Plus tard dans le set, elle interprète un titre inédit en français répondant au nom d’ “Osmose” où une fois encore elle brouille les cartes des genres dans un style rappé/slammé, accompagnée d’un MC et d’une délicieuse bande sonore d’un chant africanisant sur la fin du morceau. Avant ça il y a aussi un trompettiste qui l’a rejointe, et un guitariste un peu plus tard, chacun pour l’accompagner le temps d’un morceau. Par certains côtés il y a de légesr airs de Typh Barrow qui émerge chez elle dans ce coté soul de sa musique, mais l’ombre de Tori Amos plane aussi ce soir, dans ce que son chant et son piano peuvent avoir de sombrement envoutant.
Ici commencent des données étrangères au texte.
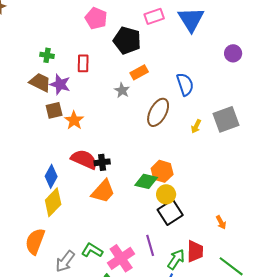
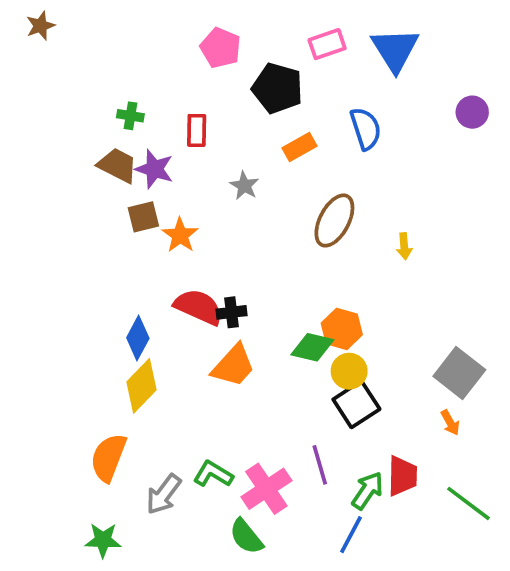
blue semicircle: (185, 84) -> (366, 129), moved
gray star: (122, 90) -> (244, 186), moved
gray square: (226, 119) -> (459, 373), moved, turned -32
yellow arrow: (196, 126) -> (404, 246), turned -32

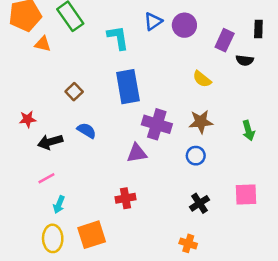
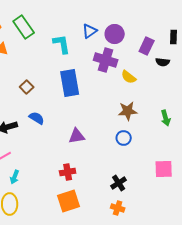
purple cross: (157, 124) -> (106, 60), moved
black cross: (200, 203) -> (119, 183), moved
orange square: (92, 235) -> (69, 201), moved

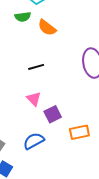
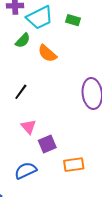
green semicircle: (23, 17) -> (23, 41), turned -42
black line: (36, 67) -> (21, 92), moved, turned -42

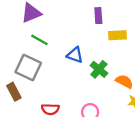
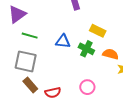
yellow rectangle: (117, 35) -> (98, 31), moved, turned 42
brown rectangle: (14, 92) -> (30, 85), moved

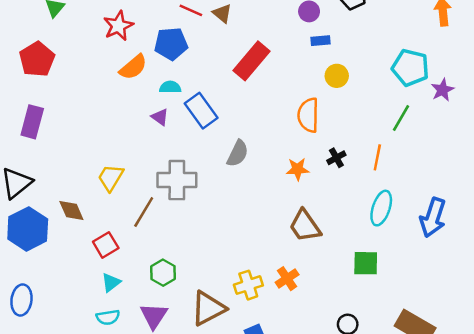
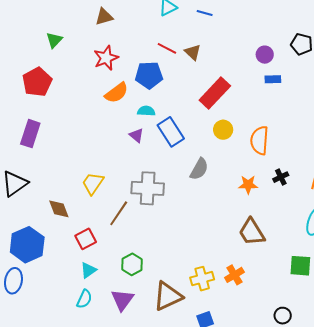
yellow circle: (337, 76) -> (223, 130), moved
blue hexagon: (28, 229) -> (27, 245), moved
cyan semicircle: (108, 317) -> (84, 299), turned -60

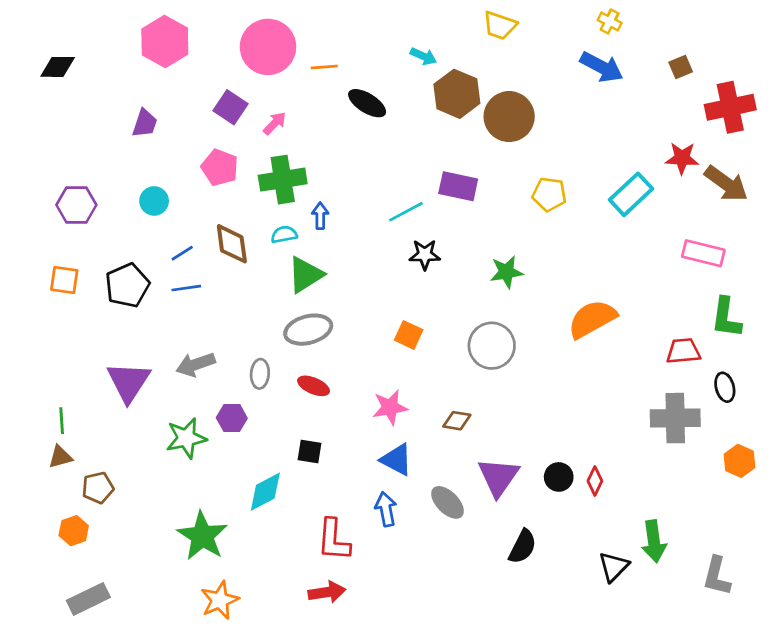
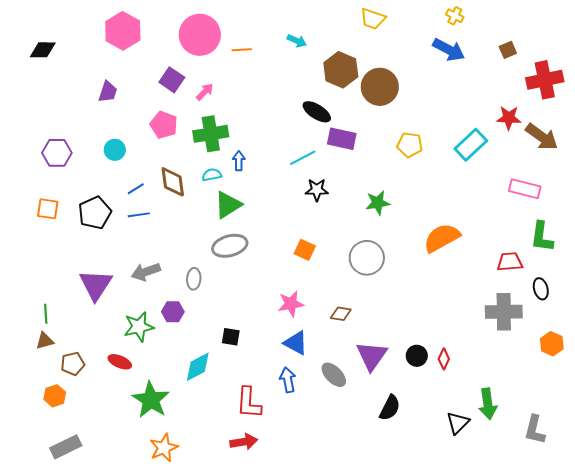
cyan arrow: (423, 56) -> (297, 41), moved
black ellipse: (367, 103) -> (317, 112), moved
red ellipse: (314, 386) -> (120, 362), moved

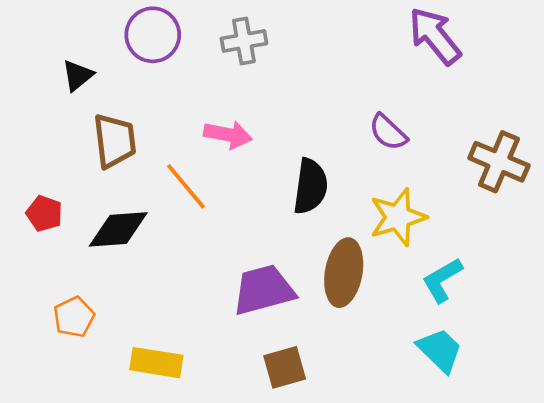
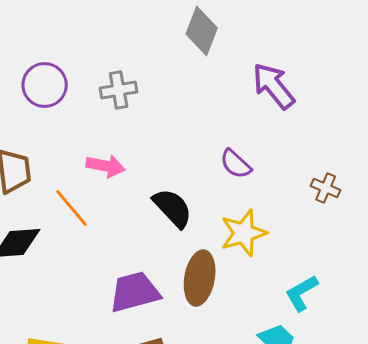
brown cross: (499, 162) -> (326, 188), size x0.6
black semicircle: (310, 186) -> (173, 208), turned -51
cyan L-shape: (442, 280) -> (302, 293), moved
Elle vient aussi nous proposer une reprise de “Cry me a river” de Justin Timberlake, moins torturée mais plus électronique que l’original. Elle intercale ensuite, en intro d’un morceau, des extraits d’interview de Nina Simone questionnée sur la question de la liberté. C’est une impression générale de perfection et de maîtrise qui se dégage de sa prestation, avec au final une dizaine de titres qui sont interprétés plus d’une heure durant. Bruxelloise d’origine, elle nous offre un final en forme d’hommage à la capitale et à la diversité qui l’anime et la construit. C’est avec huit choristes/chanteuses et dans une énergie propre au gospel et acapella, qui résonne comme un slogan militant pour défendre et valoriser cette diversité, que s’achève cet ensorcelant voyage introspectif au pays de Sïan Able.

 

Non, on ne l’avait pas vu venir la claque thérapeutique que peut apporter une prestation musicale et scénique complète lorsqu’elle est travaillée jusque dans ses moindres détails. Et cela sans pour autant oublier la spontanéité et l’authenticité qui la rende vibrante et humaine. Tout comme ce merchandising fait main qui attend les spectateurs à la sortie de la salle. Sïan Able fait partie de ces “jeunes” artistes, aux convictions et à l’identité créative solidement ancrées tout en voyageant au travers des frontières des genres et des disciplines artistiques.